=== TRY IT ===
Could you copy exactly the lines below, beginning at the line with "STIV BATORS Starring" and stopping after the line with "9th St., 1711", with no pictures?

----------

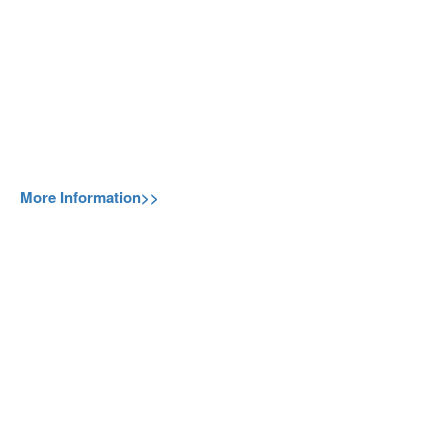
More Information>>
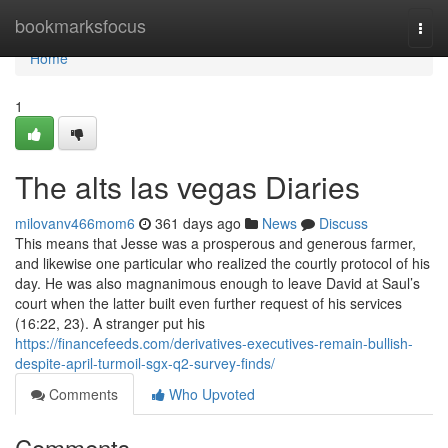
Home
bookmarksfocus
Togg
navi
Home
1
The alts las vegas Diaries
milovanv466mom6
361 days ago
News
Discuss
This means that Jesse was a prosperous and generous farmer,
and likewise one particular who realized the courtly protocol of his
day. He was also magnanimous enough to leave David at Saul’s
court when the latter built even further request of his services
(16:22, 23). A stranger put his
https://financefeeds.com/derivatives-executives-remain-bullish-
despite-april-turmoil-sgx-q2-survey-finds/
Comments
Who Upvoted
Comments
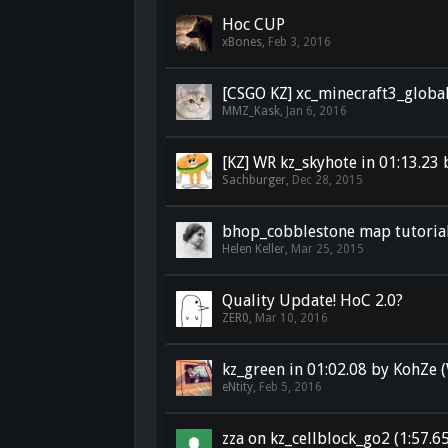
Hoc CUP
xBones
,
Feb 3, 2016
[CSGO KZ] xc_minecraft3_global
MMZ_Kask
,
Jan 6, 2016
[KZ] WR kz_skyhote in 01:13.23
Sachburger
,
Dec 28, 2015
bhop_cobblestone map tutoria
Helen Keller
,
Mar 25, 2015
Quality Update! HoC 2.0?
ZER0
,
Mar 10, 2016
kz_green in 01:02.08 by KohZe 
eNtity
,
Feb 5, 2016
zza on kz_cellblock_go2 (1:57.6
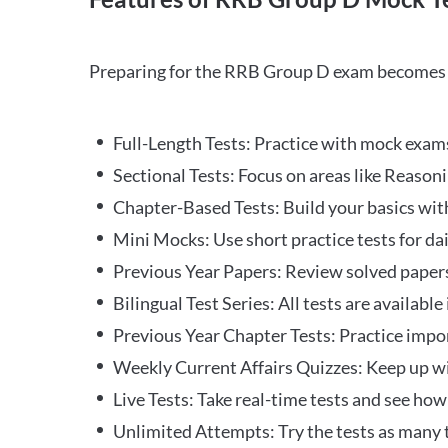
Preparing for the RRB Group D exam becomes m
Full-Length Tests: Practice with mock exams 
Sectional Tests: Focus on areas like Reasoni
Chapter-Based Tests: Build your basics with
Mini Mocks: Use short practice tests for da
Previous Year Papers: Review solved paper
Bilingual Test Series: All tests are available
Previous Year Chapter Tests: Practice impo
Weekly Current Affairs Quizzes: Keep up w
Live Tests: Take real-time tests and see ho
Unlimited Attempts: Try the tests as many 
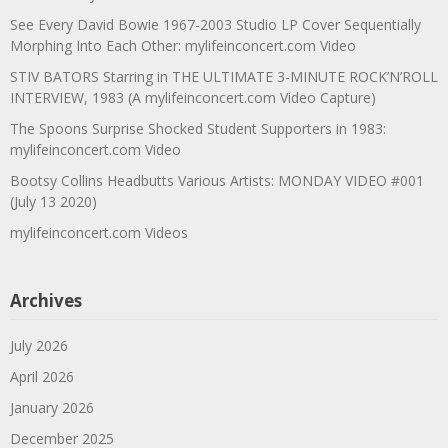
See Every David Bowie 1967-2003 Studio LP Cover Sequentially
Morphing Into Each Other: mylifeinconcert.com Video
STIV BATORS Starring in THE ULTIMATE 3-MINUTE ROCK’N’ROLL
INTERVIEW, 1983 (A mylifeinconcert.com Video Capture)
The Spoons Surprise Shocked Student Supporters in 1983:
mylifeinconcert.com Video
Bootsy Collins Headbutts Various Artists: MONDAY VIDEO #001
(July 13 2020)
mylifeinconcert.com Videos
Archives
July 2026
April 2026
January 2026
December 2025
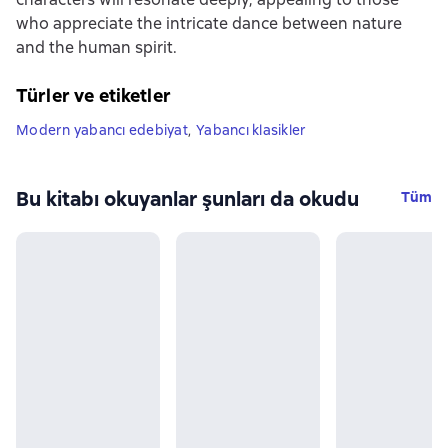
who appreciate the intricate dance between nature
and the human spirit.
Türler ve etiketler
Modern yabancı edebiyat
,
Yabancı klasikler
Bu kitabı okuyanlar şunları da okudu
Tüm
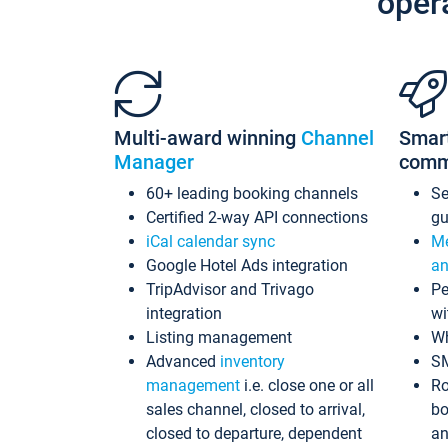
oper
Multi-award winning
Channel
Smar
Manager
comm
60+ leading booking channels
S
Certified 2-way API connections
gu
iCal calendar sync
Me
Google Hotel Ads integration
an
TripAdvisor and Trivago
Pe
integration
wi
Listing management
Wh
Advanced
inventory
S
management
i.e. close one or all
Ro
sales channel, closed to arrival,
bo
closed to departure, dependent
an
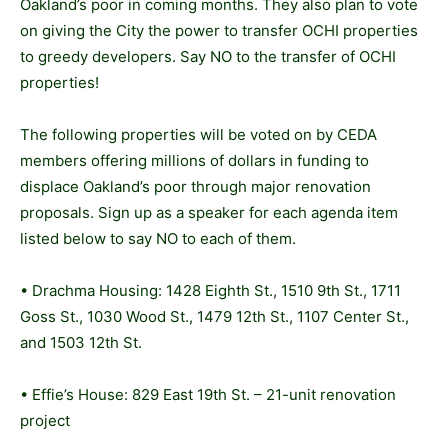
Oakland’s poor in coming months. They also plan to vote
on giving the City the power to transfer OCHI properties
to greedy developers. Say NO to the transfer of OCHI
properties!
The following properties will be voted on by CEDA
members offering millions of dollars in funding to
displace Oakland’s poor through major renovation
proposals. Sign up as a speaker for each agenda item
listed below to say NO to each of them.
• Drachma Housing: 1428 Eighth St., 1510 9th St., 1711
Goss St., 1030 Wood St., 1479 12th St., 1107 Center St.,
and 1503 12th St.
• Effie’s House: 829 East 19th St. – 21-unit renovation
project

----------

=== EXERCISE ANSWER ===
STIV BATORS Starring in THE ULTIMATE 3-MINUTE ROCK’N’ROLL
INTERVIEW, 1983 (A mylifeinconcert.com Video Capture)
The Spoons Surprise Shocked Student Supporters in 1983:
mylifeinconcert.com Video
Bootsy Collins Headbutts Various Artists: MONDAY VIDEO #001
(July 13 2020)
mylifeinconcert.com Videos
Archives
July 2026
April 2026
January 2026
December 2025
who appreciate the intricate dance between nature
and the human spirit.
Türler ve etiketler
Modern yabancı edebiyat
,
Yabancı klasikler
Bu kitabı okuyanlar şunları da okudu
Tüm
oper
Multi-award winning
Channel
Smar
Manager
comm
60+ leading booking channels
S
Certified 2-way API connections
gu
iCal calendar sync
Me
Google Hotel Ads integration
an
TripAdvisor and Trivago
Pe
integration
wi
Listing management
Wh
Advanced
inventory
S
management
i.e. close one or all
Ro
sales channel, closed to arrival,
bo
closed to departure, dependent
an
Oakland’s poor in coming months. They also plan to vote
on giving the City the power to transfer OCHI properties
to greedy developers. Say NO to the transfer of OCHI
properties!
The following properties will be voted on by CEDA
members offering millions of dollars in funding to
displace Oakland’s poor through major renovation
proposals. Sign up as a speaker for each agenda item
listed below to say NO to each of them.
• Drachma Housing: 1428 Eighth St., 1510 9th St., 1711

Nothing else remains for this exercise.